Jakarta (ANTARA) - Mantan tim seleksi penerimaan mahasiswa di salah satu kampus Ivy League atau unggulan di Amerika Serikat Benjamin Schwartz mengatakan untuk masuk ke kampus unggulan tidak cukup hanya mengandalkan nilai akademis.

“Nilai akademis (SAT, ACT dan transkrip akademis) hanya menentukan 40 persen dari total penilaian dalam seleksi penerimaan mahasiswa baru, selebihnya, 30 persen penilaian terhadap kegiatan pengayaan akademik dan kepemimpinan dan 30 persen lainnya dari hasil esai dan wawancara dengan kandidat. Jadi, mereka yang hanya mengandalkan nilai akademis selama sekolah, tentu sangat kecil kemungkinannya untuk diterima,” ujar Benjamin dalam keterangan tertulisnya di Jakarta, Selasa.

Jumlah calon mahasiswa yang mendaftar di sejumlah kampus dunia, seperti Universitas Harvard, meningkat hingga 43 persen atau bertambah 17.000 dari tahun sebelumnya.

“Meroketnya jumlah pendaftar sangat mempengaruhi kesempatan calon mahasiswa untuk diterima di universitas-universitas terbaik itu, sehingga persaingan menjadi jauh lebih ketat dan menampilkan profil yang menonjol di formulir pendaftaran menjadi lebih penting dari sebelumnya.” kata Country Manager Crimson Education, Vanya Sunanto.

Transisi dari pandemi menuju endemi, kata dia, ternyata turut mengembalikan agenda pendidikan yang disiapkan orang tua bagi anak-anaknya, termasuk pendidikan tinggi di universitas terbaik di luar negeri.

Bahkan pada mengumumkan angka rata-rata penerimaan mereka pada Ivy Day akhir Maret lalu, delapan universitas Ivy League, yakni Brown, Columbia, Cornell, Dartmouth, Harvard, Princeton, University of Pennsylvania, dan Yale, melaporkan tingkat penerimaan terendah dalam sejarah.

Tidak hanya perguruan tinggi Ivy League yang saat ini menjadi semakin ketat persaingannya. Universitas-universitas top lainnya di AS dan Inggris tahun ini, seperti MIT, Stanford, Oxford, University College of London, UC Berkeley, California Institute of Technology (Cal-Tech) juga melaporkan rekor tingkat penerimaan yang rendah.

Pada tiap universitas umumnya hanya terdapat sekitar 10 persen mahasiswa internasional di sebagian besar universitas top ini. Sehingga, berdasarkan data-data tersebut, dapat disimpulkan bahwa peluang pelajar Asia Tenggara, termasuk Indonesia cukup kecil.
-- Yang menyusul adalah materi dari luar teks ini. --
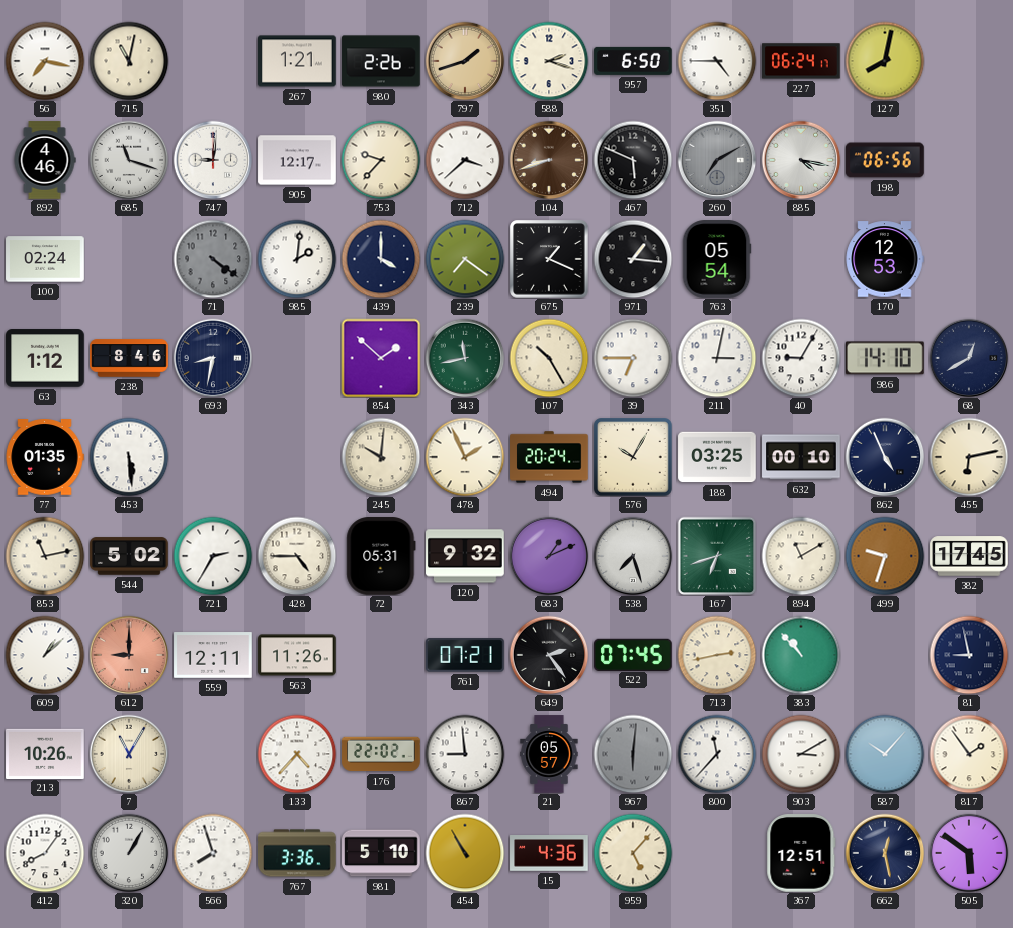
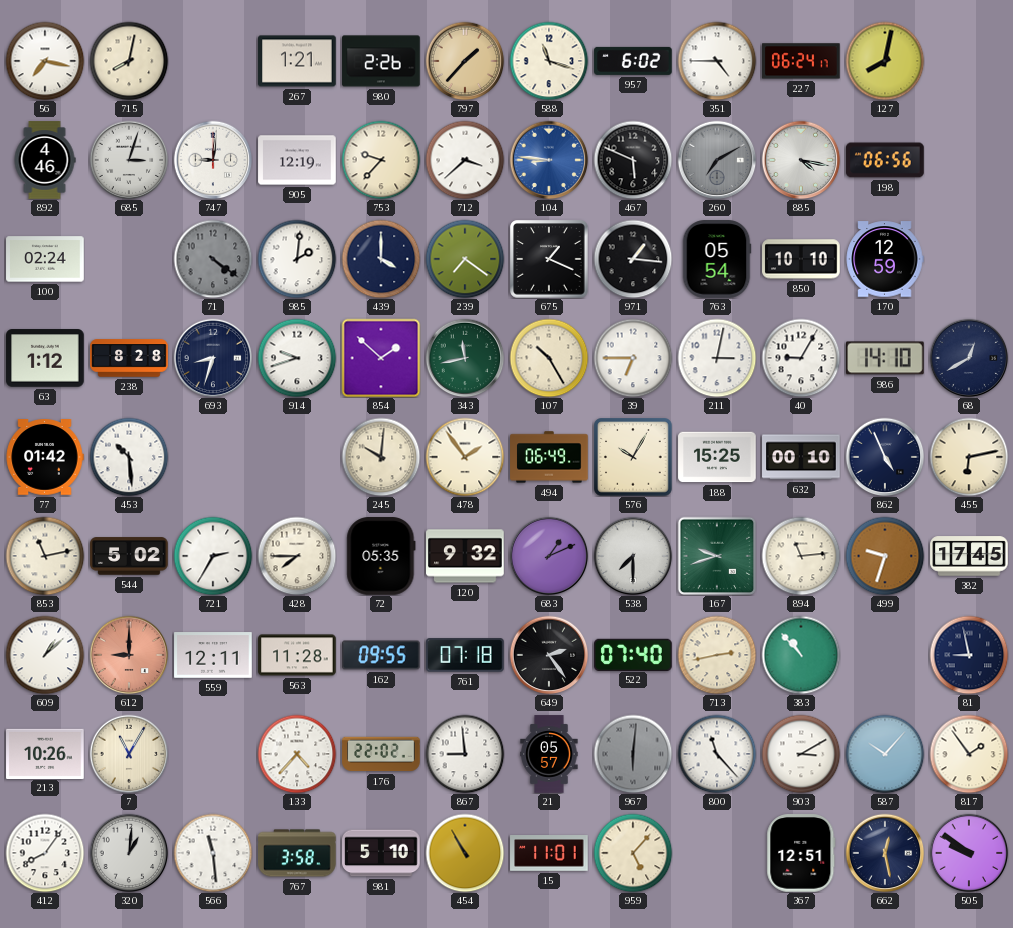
715: 11:02 -> 8:02
797: 1:42 -> 1:37
588: 2:18 -> 11:18
957: 6:50 -> 6:02
685: 11:18 -> 3:03
905: 12:17 -> 12:19
104: 8:42 -> 8:46
104 dial: brown -> blue
850: none -> 10:10
170: 12:53 -> 12:59
238: 8:46 -> 8:28
693: 8:32 -> 8:33
914: none -> 9:42
77: 01:35 -> 01:42
453: 5:29 -> 10:29
478: 1:56 -> 1:54
494: 20:24 -> 06:49
188: 03:25 -> 15:25
428: 4:45 -> 7:45
72: 05:31 -> 05:35
538: 7:27 -> 7:30
167: 6:42 -> 9:42
894: 11:10 -> 11:14
563: 11:26 -> 11:28
162: none -> 09:55
761: 07:21 -> 07:18
522: 07:45 -> 07:40
800: 11:37 -> 11:23
320: 1:05 -> 1:01
566: 7:57 -> 11:29
767: 3:36 -> 3:58
15: 4:36 -> 11:01
505: 5:51 -> 9:51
“Untuk mengantisipasi tingginya tekanan dan ketatnya persaingan dalam proses seleksi, calon mahasiswa perlu mempersiapkan diri semaksimal mungkin, jauh sebelum waktu pendaftaran dibuka untuk memanfaatkan peluang yang semakin kecil ini. Crimson Education adalah perusahaan pendukung penerimaan di dunia yang memandu siswa melalui setiap aspek strategi aplikasi AS dan/atau Inggris — termasuk mengidentifikasi universitas yang paling sesuai, dukungan pembuatan esai pribadi yang menarik, bimbingan mengikuti SAT/ACT dan bimbingan tes standar lainnya, bimbingan pemilihan pengayaan akademik yang tepat sehingga profil calon mahasiswa lebih menarik, dan persiapan wawancara,” jelas Vanya.

Dengan arahan yang tepat, maka bukan tidak mungkin siswa Indonesia yang memiliki kompetensi dalam bidang akademis dapat memasuki kampus unggulan dunia tersebut.